Your instructions:
Omit each picture as you copy the entries exactly.

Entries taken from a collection

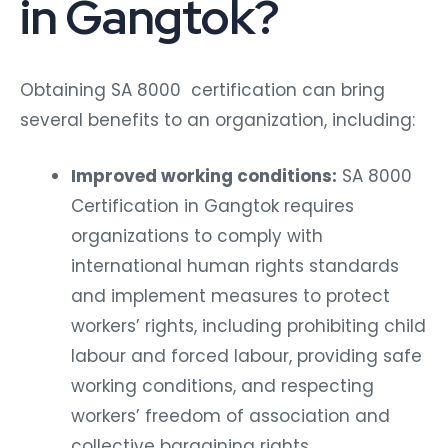
in Gangtok?
Obtaining SA 8000 certification can bring
several benefits to an organization, including:
Improved working conditions:
SA 8000
Certification in Gangtok requires
organizations to comply with
international human rights standards
and implement measures to protect
workers’ rights, including prohibiting child
labour and forced labour, providing safe
working conditions, and respecting
workers’ freedom of association and
collective bargaining rights.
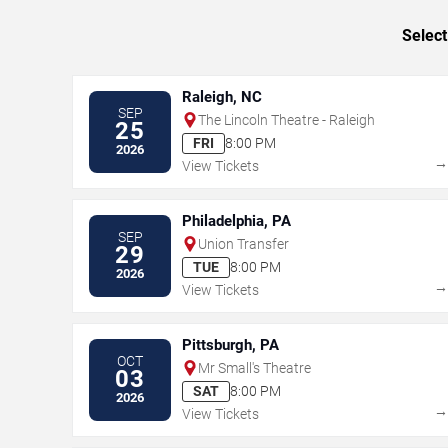
Select
Raleigh, NC
SEP
The Lincoln Theatre - Raleigh
25
FRI
8:00 PM
2026
View Tickets
Philadelphia, PA
SEP
Union Transfer
29
TUE
8:00 PM
2026
View Tickets
Pittsburgh, PA
OCT
Mr Small's Theatre
03
SAT
8:00 PM
2026
View Tickets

Response to the task:
in Gangtok?
Obtaining SA 8000 certification can bring
several benefits to an organization, including:
Improved working conditions:
SA 8000
Certification in Gangtok requires
organizations to comply with
international human rights standards
and implement measures to protect
workers’ rights, including prohibiting child
labour and forced labour, providing safe
working conditions, and respecting
workers’ freedom of association and
collective bargaining rights.
Select
Raleigh, NC
SEP
The Lincoln Theatre - Raleigh
25
FRI
8:00 PM
2026
View Tickets
Philadelphia, PA
SEP
Union Transfer
29
TUE
8:00 PM
2026
View Tickets
Pittsburgh, PA
OCT
Mr Small's Theatre
03
SAT
8:00 PM
2026
View Tickets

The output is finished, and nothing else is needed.